The expected result is a verbatim repetition of the lines from the start of the entries through the line containing "misma hora con la presentación de la banda", with the pictures removed.

= = =

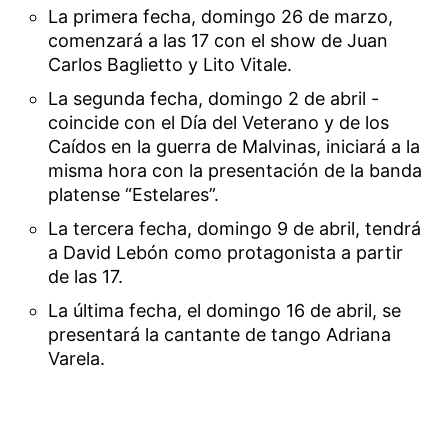
La primera fecha, domingo 26 de marzo,
comenzará a las 17 con el show de Juan
Carlos Baglietto y Lito Vitale.
La segunda fecha, domingo 2 de abril -
coincide con el Día del Veterano y de los
Caídos en la guerra de Malvinas, iniciará a la
misma hora con la presentación de la banda
platense “Estelares”.
La tercera fecha, domingo 9 de abril, tendrá
a David Lebón como protagonista a partir
de las 17.
La última fecha, el domingo 16 de abril, se
presentará la cantante de tango Adriana
Varela.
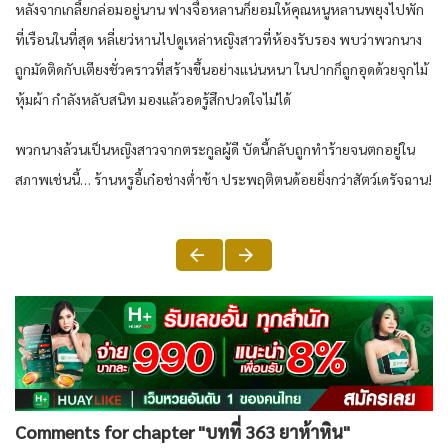
หลังจากเกลี้ยกล่อมอยู่นาน ฟางจื่อหลานก็ยอมให้คุณหนูหลานพยุงไปพัก
ที่เรือนในที่สุด หลี่เยว่หานไปดูเหล่าหญิงสาวที่ห้องรับรอง พบว่าพวกนาง
ถูกมัดติดกับเตียงชั่วคราวที่สร้างขึ้นอย่างแน่นหนา ในปากก็ถูกอุดด้วยจุกไม้
หุ้มผ้า กำลังหลับสนิท มองแล้วอดรู้สึกปวดใจไม่ได้
พวกนางล้วนเป็นหญิงสาวจากตระกูลผู้ดี บัดนี้กลับถูกทำร้ายจนตกอยู่ใน
สภาพเช่นนี้… ร้านหรูอี้เก๋อช่างต่ำช้า ประพฤติตนด้อยยิ่งกว่าสัตว์เดรัจฉาน!
Comments for chapter "บทที่ 363 ยาห้าหิน"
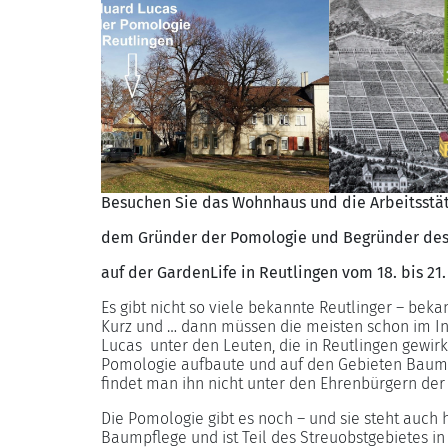
Besuchen Sie das Wohnhaus und die Arbeitsstät
dem Gründer der Pomologie und Begründer de
auf der GardenLife in Reutlingen vom 18. bis 2
Es gibt nicht so viele bekannte Reutlinger – beka
Kurz und … dann müssen die meisten schon im In
Lucas unter den Leuten, die in Reutlingen gewir
Pomologie aufbaute und auf den Gebieten Baum
findet man ihn nicht unter den Ehrenbürgern der 
Die Pomologie gibt es noch – und sie steht auch
Baumpflege und ist Teil des Streuobstgebietes 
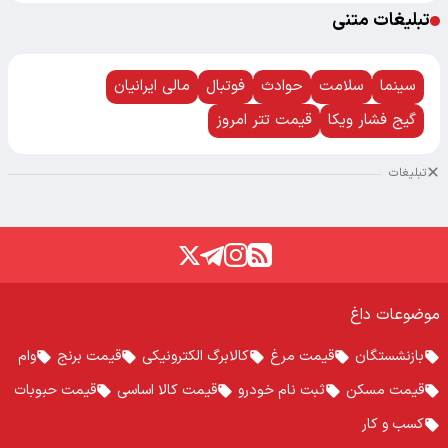
تبلیغات متنی
سینما
سلامت
حوادث
فوتبال
مالی ایرانیان
گیج فشار ویکا
قیمت تتر امروز
تبلیغات
موضوعات داغ
بازنشستگان
قیمت مرغ
کالابرگ الکترونیکی
قیمت برنج
وام
قیمت مسکن
ثبت نام خودرو
قیمت کالا اساسی
قیمت حبوبات
کسب و کار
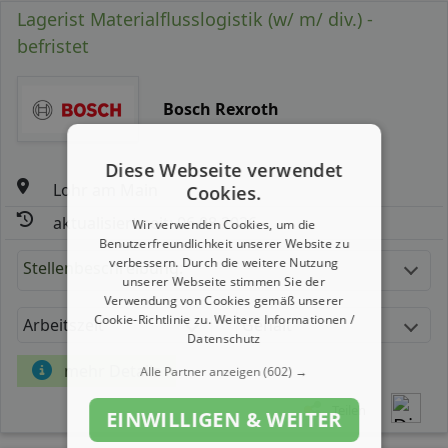
Lagerist Materialflusslogistik (w/ m/ div.) -
befristet
Bosch Rexroth
Diese Webseite verwendet
Lohr am Main
Cookies.
aktualisiert seit: 06.08.2026
Wir verwenden Cookies, um die
Benutzerfreundlichkeit unserer Website zu
verbessern. Durch die weitere Nutzung
Stellenbeschreibung:
unserer Webseite stimmen Sie der
Verwendung von Cookies gemäß unserer
Cookie-Richtlinie zu.
Weitere Informationen /
Arbeitszeit
Gehalt
Datenschutz
mehr Details
Alle Partner anzeigen
(602) →
Teilen
EINWILLIGEN & WEITER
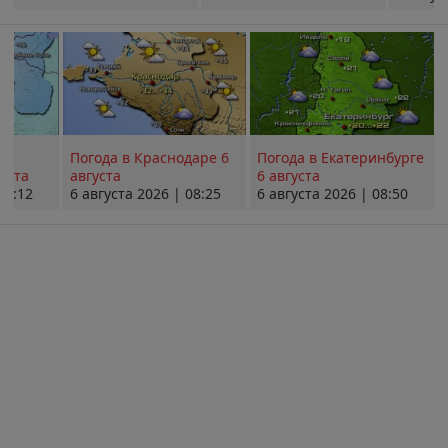
Погода в Краснодаре 6
Погода в Екатеринбурге
уста
августа
6 августа
08:12
6 августа 2026 | 08:25
6 августа 2026 | 08:50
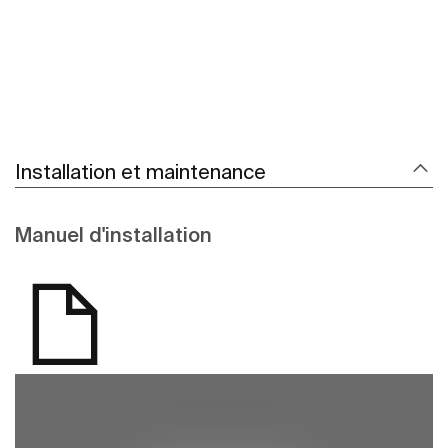
Installation et maintenance
Manuel d'installation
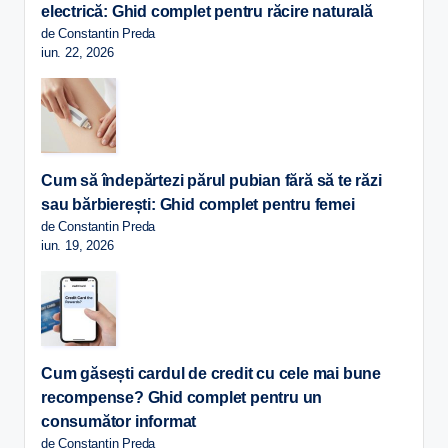
electrică: Ghid complet pentru răcire naturală
de Constantin Preda
iun. 22, 2026
Cum să îndepărtezi părul pubian fără să te răzi
sau bărbierești: Ghid complet pentru femei
de Constantin Preda
iun. 19, 2026
Cum găsești cardul de credit cu cele mai bune
recompense? Ghid complet pentru un
consumător informat
de Constantin Preda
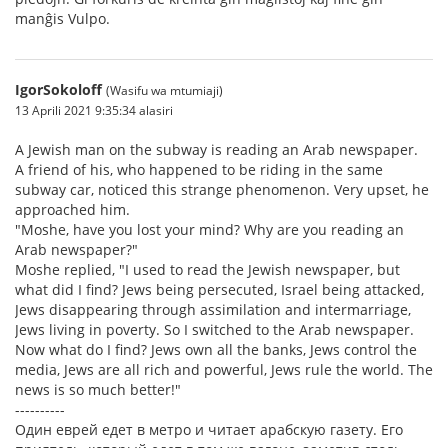
manĝis Vulpo.
IgorSokoloff
(Wasifu wa mtumiaji)
13 Aprili 2021 9:35:34 alasiri
A Jewish man on the subway is reading an Arab newspaper.
A friend of his, who happened to be riding in the same
subway car, noticed this strange phenomenon. Very upset, he
approached him.
"Moshe, have you lost your mind? Why are you reading an
Arab newspaper?"
Moshe replied, "I used to read the Jewish newspaper, but
what did I find? Jews being persecuted, Israel being attacked,
Jews disappearing through assimilation and intermarriage,
Jews living in poverty. So I switched to the Arab newspaper.
Now what do I find? Jews own all the banks, Jews control the
media, Jews are all rich and powerful, Jews rule the world. The
news is so much better!"
----------
Один еврей едет в метро и читает арабскую газету. Его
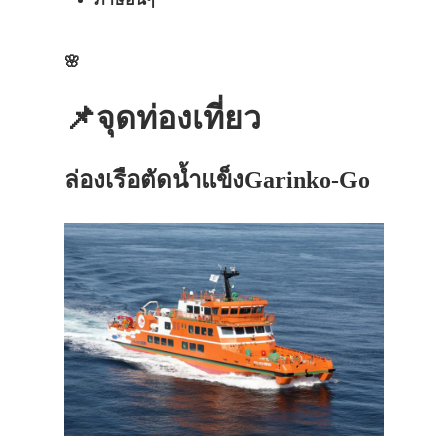
🌸
📌จุดท่องเที่ยว
ล่องเรือ
ตัดน้ำแข็ง
Garinko-Go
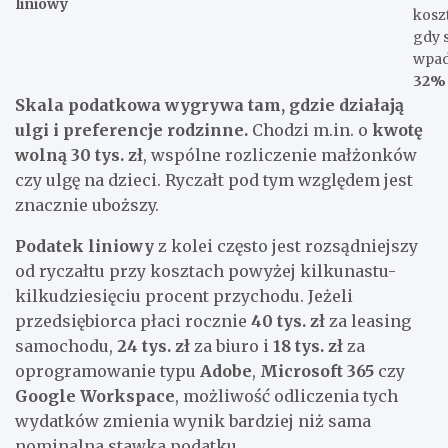
liniowy
kosz
gdy 
wpad
32%
Skala podatkowa wygrywa tam, gdzie działają
ulgi i preferencje rodzinne.
Chodzi m.in. o
kwotę
wolną 30 tys. zł
, wspólne rozliczenie małżonków
czy ulgę na dzieci. Ryczałt pod tym względem jest
znacznie uboższy.
Podatek liniowy
z kolei często jest rozsądniejszy
od ryczałtu przy kosztach powyżej kilkunastu-
kilkudziesięciu procent przychodu. Jeżeli
przedsiębiorca płaci rocznie
40 tys. zł
za leasing
samochodu,
24 tys. zł
za biuro i
18 tys. zł
za
oprogramowanie typu
Adobe
,
Microsoft 365
czy
Google Workspace
, możliwość odliczenia tych
wydatków zmienia wynik bardziej niż sama
nominalna stawka podatku.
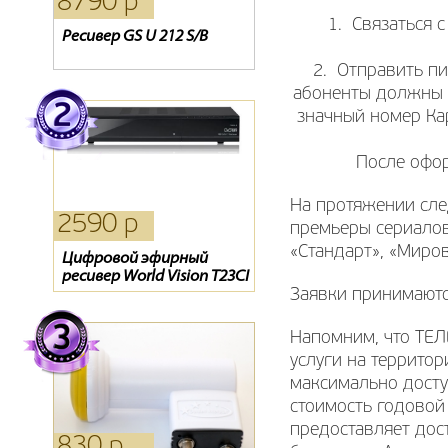
8790 р
4610 р
1410 р
1. Связаться с
Ресивер GS U 212 S/B
Ресивер EVO 02
Oriel 314
2. Отправить пис
абоненты должны у
значный номер Ка
После офор
На протяжении сле
2590 р
1210 р
1090 р
премьеры сериалов 
«Стандарт», «Миро
Цифровой эфирный
Карта Триколор
Кронштейн NB NBC1-T
ресивер World Vision T23CI
Заявки принимаютс
Напомним, что ТЕЛ
услуги на террито
максимально досту
стоимость годовой 
предоставляет дос
830 р
390 р
390 р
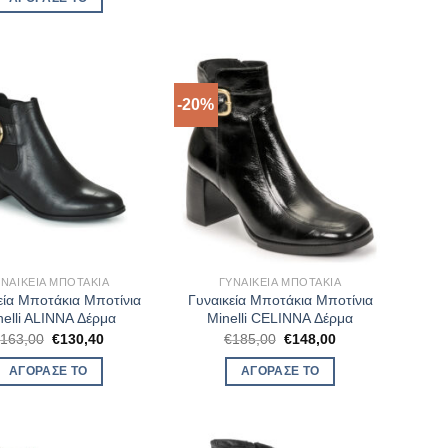
€132,00.
είναι:
€99,00.
-20%
ΥΝΑΙΚΕΊΑ ΜΠΟΤΆΚΙΑ
ΓΥΝΑΙΚΕΊΑ ΜΠΟΤΆΚΙΑ
εία Μποτάκια Μποτίνια
Γυναικεία Μποτάκια Μποτίνια
nelli ALINNA Δέρμα
Minelli CELINNA Δέρμα
Original
Η
Original
Η
€
163,00
€
130,40
€
185,00
€
148,00
price
τρέχουσα
price
τρέχουσα
was:
τιμή
was:
τιμή
ΑΓΌΡΑΣΈ ΤΟ
ΑΓΌΡΑΣΈ ΤΟ
€163,00.
είναι:
€185,00.
είναι:
€130,40.
€148,00.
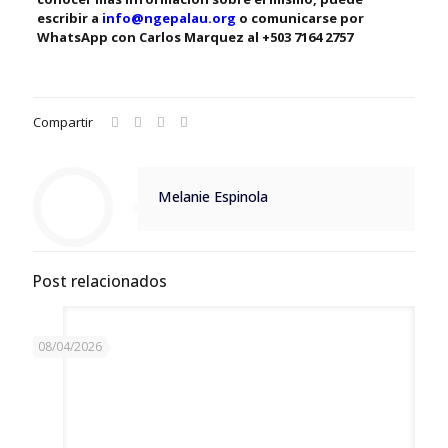
escribir a
info@ngepalau.org
o comunicarse por
WhatsApp con Carlos Marquez al +503 7164 2757
Compartir
Melanie Espinola
Post relacionados
08/04/2026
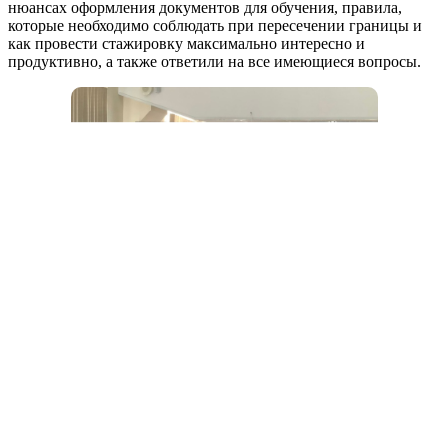
нюансах оформления документов для обучения, правила,
которые необходимо соблюдать при пересечении границы и
как провести стажировку максимально интересно и
продуктивно, а также ответили на все имеющиеся вопросы.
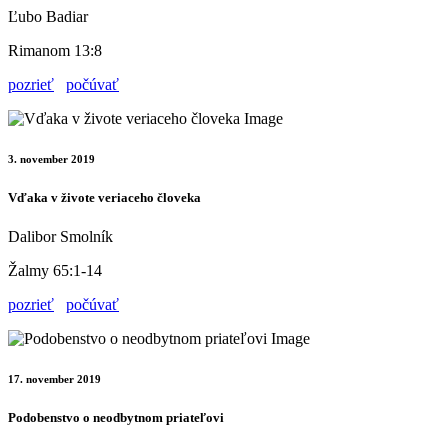
Ľubo Badiar
Rimanom 13:8
pozrieť
počúvať
3. november 2019
Vďaka v živote veriaceho človeka
Dalibor Smolník
Žalmy 65:1-14
pozrieť
počúvať
17. november 2019
Podobenstvo o neodbytnom priateľovi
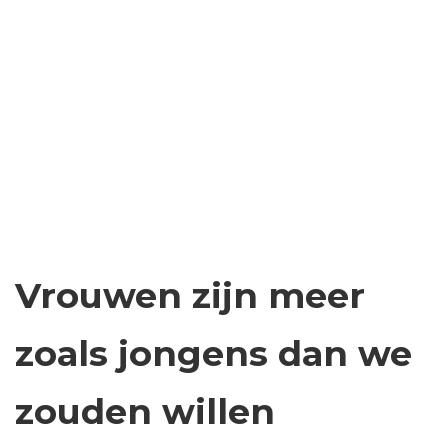
Vrouwen zijn meer
zoals jongens dan we
zouden willen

= = =

REPLY
La primera fecha, domingo 26 de marzo,
comenzará a las 17 con el show de Juan
Carlos Baglietto y Lito Vitale.
La segunda fecha, domingo 2 de abril -
coincide con el Día del Veterano y de los
Caídos en la guerra de Malvinas, iniciará a la
misma hora con la presentación de la banda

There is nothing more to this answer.